Another natural compound toosendanin (TSN) inhibited GBM cell proliferation and increased apoptosis in human U87 and rat C6 cells lines in vitro.[57] In addition, TSN reduced tumor burden in athymic nude mice transplanted with TSN pretreated U87 cells in vivo and immunohistochemistry from the nude mice showed that TSN was able to inhibit apoptosis.[57] Of note, treating these cells with TSN increased expression of ERβ and p53 and it was found that both these work in concert to mediate cytotoxicity of TSN.[57] To confirm its effects, the investigators performed knockdown of ERβ which resulted in abrogation of pro-apoptotic effects of TSN in U87 cells.[57] Further, a more recent study showed that a natural compound called icartin (prenyl flavonoid derived from a Chinese herb) inhibited proliferation of rat C6 and human U87 GBM cells in a dose-dependent and time-dependent manner, increased apoptosis, reduced migration, and reduced matrix metalloproteinases 2 and 9 in vitro.[58] Icartin's mode of action was by increasing the expression of ERβ, and Phosphatase and tensin homolog (PTEN), thus reducing its downstream targets - Akt and pAkt.[58] Similar to the previous study on toosendanin, inhibiting ERβ with a specific antagonist attenuated the role of icartin.[58]

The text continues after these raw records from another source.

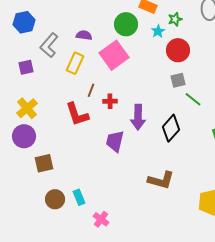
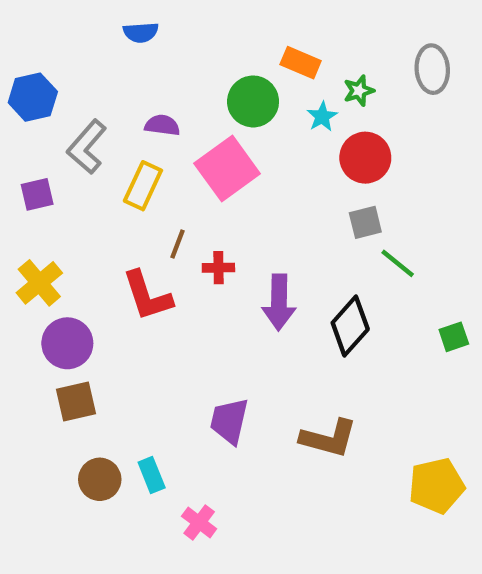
purple circle: (24, 136) -> (67, 343), moved
purple trapezoid: (115, 141) -> (229, 421), moved

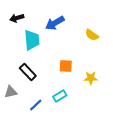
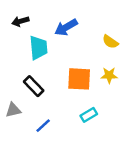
orange square: (66, 66) -> (79, 79), size x1.5
yellow star: (91, 78) -> (109, 75), moved
cyan rectangle: (60, 96) -> (89, 115), moved

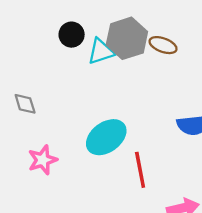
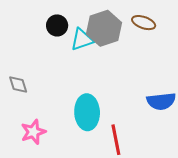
brown ellipse: (163, 45) -> (144, 23), moved
cyan ellipse: (106, 137) -> (87, 112), turned -56

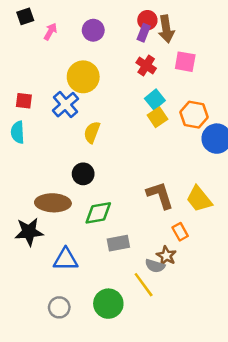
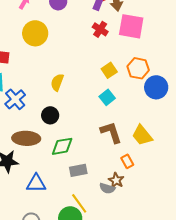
pink square: (185, 62) -> (131, 26), size x1.5
yellow circle: (83, 77) -> (35, 33), moved
cyan square: (155, 100) -> (107, 97), moved
blue cross: (66, 105) -> (15, 99), moved
yellow line: (144, 285) -> (79, 203), moved

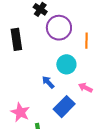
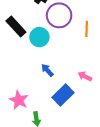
black rectangle: (16, 39) -> (16, 27), turned -35
cyan circle: (66, 64) -> (39, 37), moved

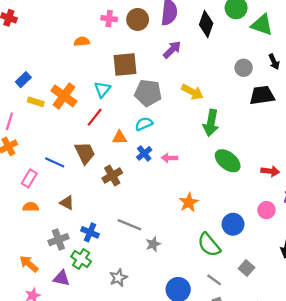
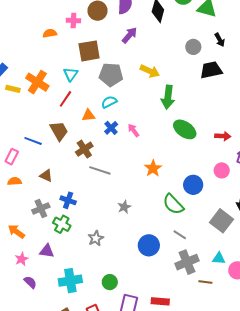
pink cross: (109, 19) -> (73, 21), moved
pink arrow: (169, 158) -> (133, 130), turned 56
gray line: (129, 225) -> (100, 170), moved
gray square: (247, 268) -> (221, 221), moved, size x1.6
purple triangle: (61, 278) -> (47, 251), moved

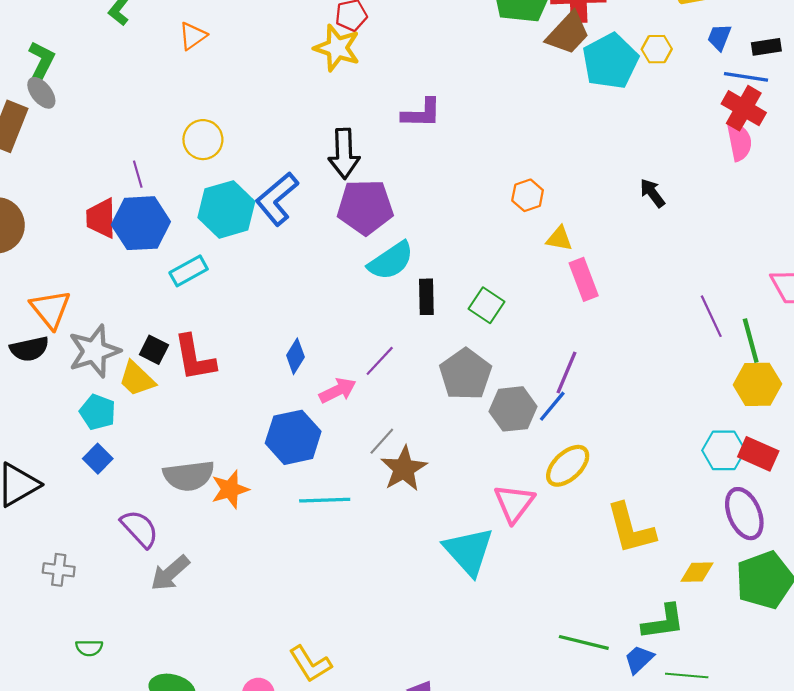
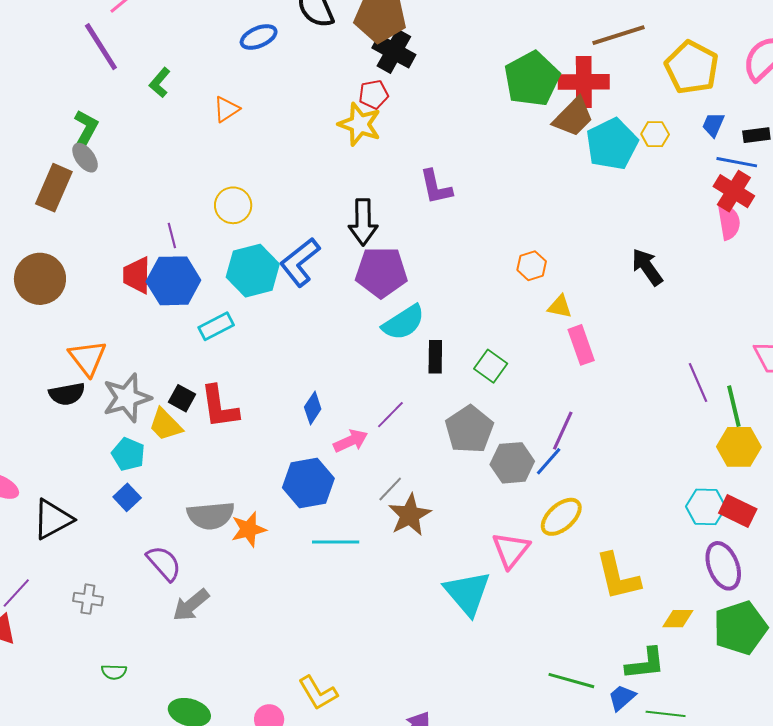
purple L-shape: (422, 113) -> (436, 187), turned 75
black arrow: (652, 193) -> (647, 267), size x1.4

It is important to draw attention to the fact that ERβ has 5 isoforms and two independent studies have considered the role of these isoforms in glioma. Li et al. found that ERβ5 is predominant in human glioma specimens compared to non-neoplastic controls and in general ERβ increases due to hypoxia and Hypoxia-inducible factor signaling.[59] Both ERβ 1 and ERβ5 suppressed cell proliferation and cell cycle, increased PTEN expression, and inhibited PI3K/Akt/mTOR pathway, while ERβ5 also suppressed the MAPK/ERK (mitogen activated protein kinase/extracellular signal-regulated kinase) pathways.[59] In contrast, Liu et al. found that GBM cells predominantly express ERβ1 and ERβ5 and the latter was detected more in the higher grades.[60] In ERβ knockouts uniquely expressing ERβ1 or ERβ5, only ERβ1 significantly reduced proliferation.[60] RNA Seq analyses showed different profiles for ERβ1 and ERβ5, indicating that the former may be a tumor suppressor and the latter tumor promoter.[60] Further, a recent study showed more amount of ERβ1 compared to ERβ5 in four GBM cell lines (U251, U87, T98G, LN229).[47] To summarize, the antitumorigenic role of ERβ has been demonstrated in many studies; however, the exact role of the subtypes is yet to be fully unraveled.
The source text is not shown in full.